Mieterhöhungen in Schleswig-Holstein: Kappungsgrenze und Mietspiegel
Leitfaden für Vermieter zur Mieterhöhung in Schleswig-Holstein. Erfahren Sie mehr über die 15% Kappungsgrenze in Kiel und Lübeck sowie Modernisierungen.
Rechtlicher Haftungsausschluss
Diese Inhalte dienen ausschließlich allgemeinen Informations- und Bildungszwecken. Sie stellen keine Rechtsberatung dar und sollten auch nicht als solche herangezogen werden. Gesetze ändern sich häufig – überprüfen Sie immer die aktuellen Vorschriften und konsultieren Sie einen zugelassenen Anwalt in Ihrem Zuständigkeitsbereich für eine auf Ihre Situation zugeschnittene Beratung. Landager ist eine Immobilienverwaltungsplattform, keine Anwaltskanzlei.Informationen zuletzt verifiziert: April 2026.
Mieterhöhungen in Schleswig-Holstein unterliegen einer Kombination aus bundesweiten BGB-Regelungen und spezifischen landesrechtlichen Verordnungen. Während die Mietpreisbremse landesweit abgeschafft wurde, müssen Vermieter in vielen Kommunen (insbes. Kiel und Lübeck) die abgesenkte Kappungsgrenze von 15 % bei der Anpassung an die ortsübliche Vergleichsmiete beachten.
Rechtlicher HaftungsausschlussDieser Leitfaden bietet allgemeine rechtliche Informationen. Mietgesetze können sich ändern. Konsultieren Sie immer einen zugelassenen Notar oder Anwalt in dieser Region.

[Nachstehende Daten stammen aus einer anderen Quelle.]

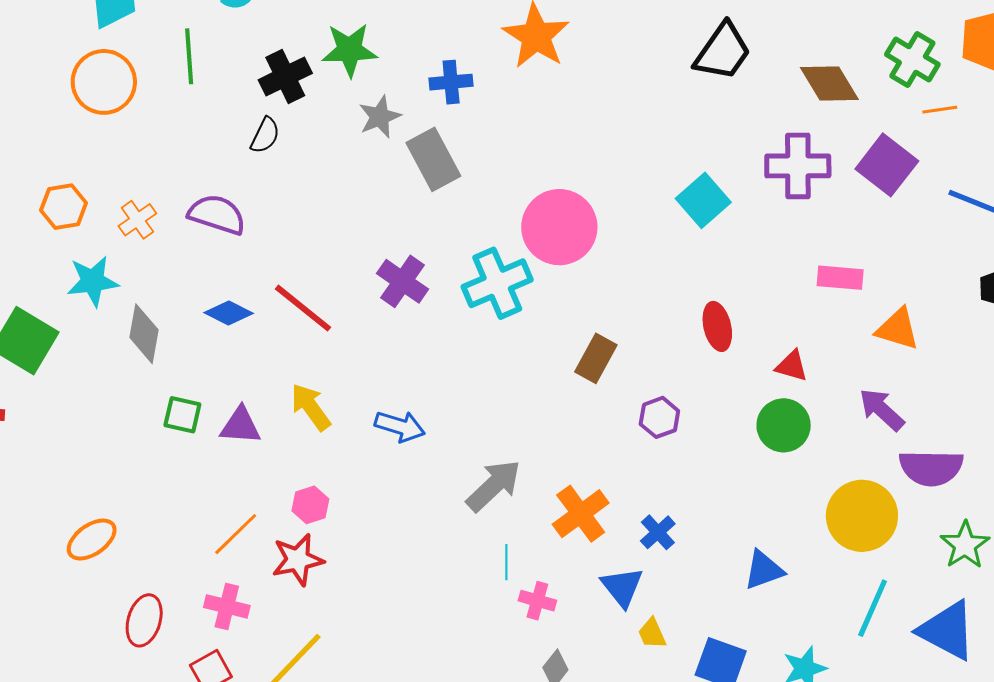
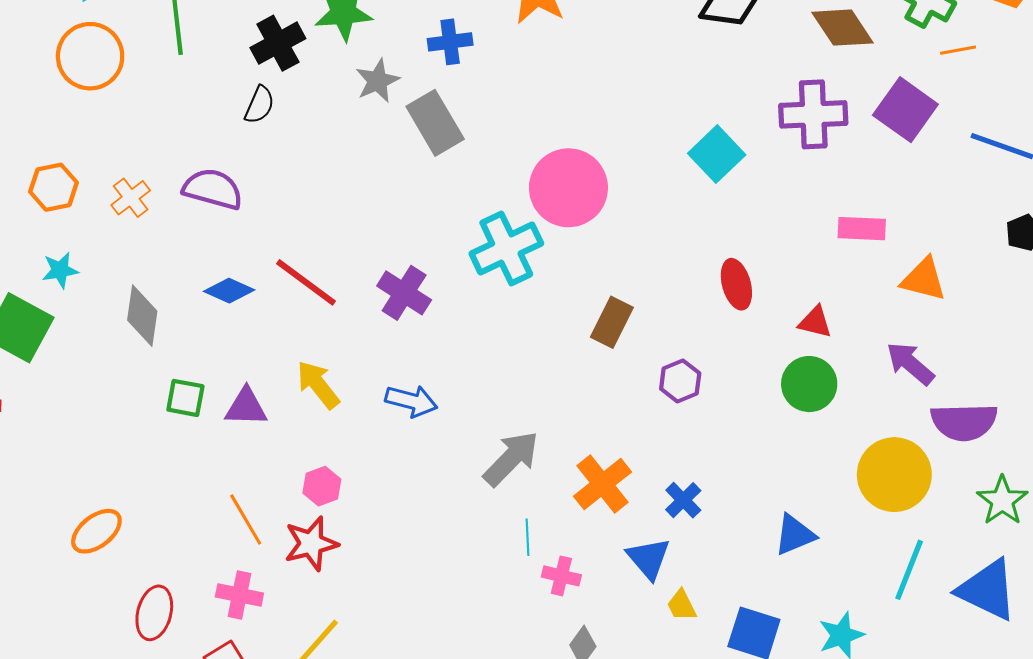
cyan star: (93, 281) -> (60, 270), moved, size x0.7
purple cross: (403, 281) -> (404, 293), moved
orange line: (236, 534) -> (246, 520), turned -74

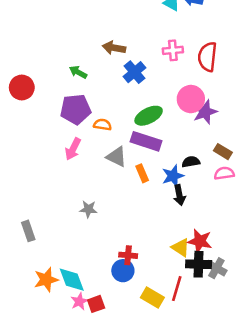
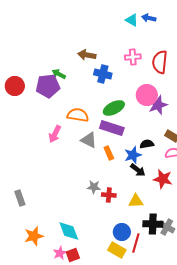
blue cross: (134, 72) -> (103, 74), turned -36
purple pentagon: (76, 109) -> (48, 86), moved
orange semicircle: (102, 125) -> (78, 115), size x1.5
black arrow: (179, 195) -> (138, 170), turned -42
gray star: (88, 209) -> (94, 187), moved
red star: (200, 241) -> (163, 179), moved
yellow triangle: (181, 248) -> (136, 201), moved, turned -35
red cross: (128, 255) -> (109, 195), moved
blue circle: (123, 271) -> (122, 232), moved
cyan diamond: (72, 280) -> (69, 231), moved

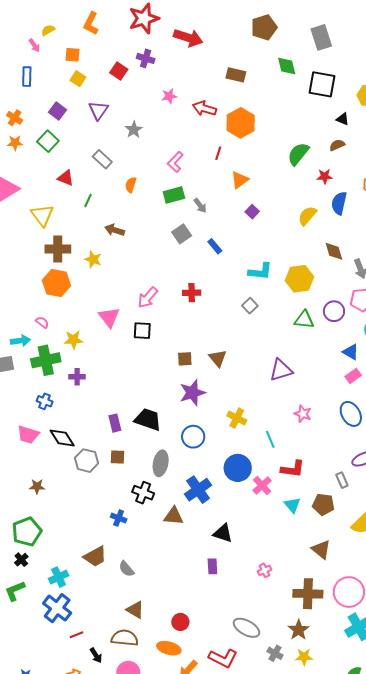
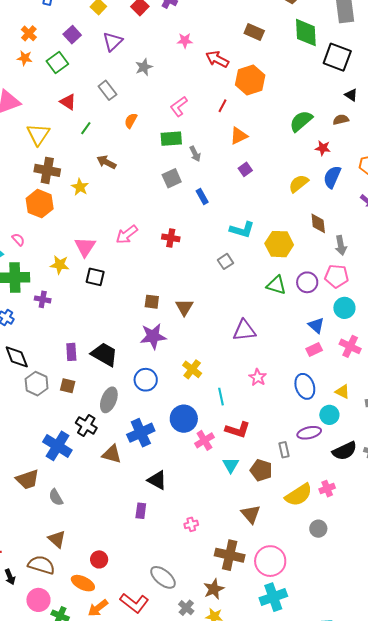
green diamond: (287, 66) -> (306, 33), size x1.4
black square: (142, 331) -> (95, 277), moved
yellow star: (73, 340) -> (60, 265), moved
blue cross: (119, 518) -> (57, 446), size x1.8

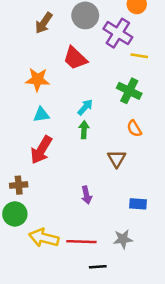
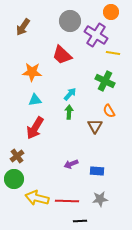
brown arrow: (44, 23) -> (23, 27), moved
brown triangle: (117, 159) -> (95, 126), moved
brown cross: (19, 185) -> (17, 156), turned -32
purple arrow: (86, 195) -> (71, 164), turned 80
blue rectangle: (138, 204) -> (97, 171), moved

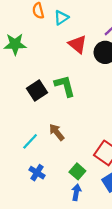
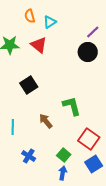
red triangle: (77, 44) -> (39, 45), moved
green L-shape: (65, 86) -> (72, 106), moved
cyan line: (30, 141) -> (13, 127), moved, turned -42

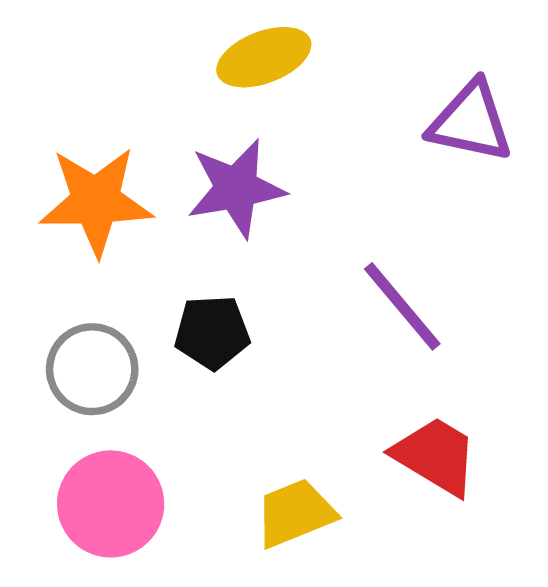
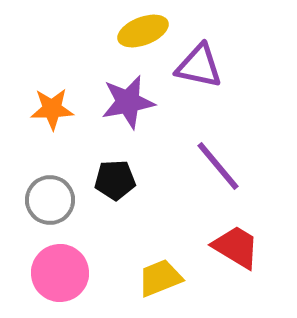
purple triangle: (471, 122) -> (199, 66), moved
orange star: (96, 201) -> (52, 109), size x0.7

1. Erhöhung bis zur ortsüblichen Vergleichsmiete (§ 558 BGB)
Vermieter können die Miete im laufenden Vertrag an das ortsübliche Niveau anpassen.
- Mietspiegel: Für Kiel, Lübeck und Neumünster liegen qualifizierte Mietspiegel vor, die zwingend als Begründung herangezogen werden sollten.
- Vergleichswohnungen: In Gebieten ohne Mietspiegel müssen mindestens drei vergleichbare Wohnungen oder ein Sachverständigengutachten als Beleg dienen.
- Wartefrist: Eine Erhöhung ist frühestens 15 Monate nach der letzten Anpassung (oder dem Einzug) zulässig.
2. Die Kappungsgrenze in Schleswig-Holstein
Die Kappungsgrenze begrenzt den Anstieg der Miete innerhalb von drei Jahren.
- Regulierte Gebiete: In ca. 60 Kommunen (darunter Kiel, Lübeck, Flensburg, Sylt, Ahrensburg) gilt die Grenze von 15 %.
- Restliches Bundesland: Hier gilt die gesetzliche Standardgrenze von 20 %.
3. Mieterhöhung nach Modernisierung (§ 559 BGB)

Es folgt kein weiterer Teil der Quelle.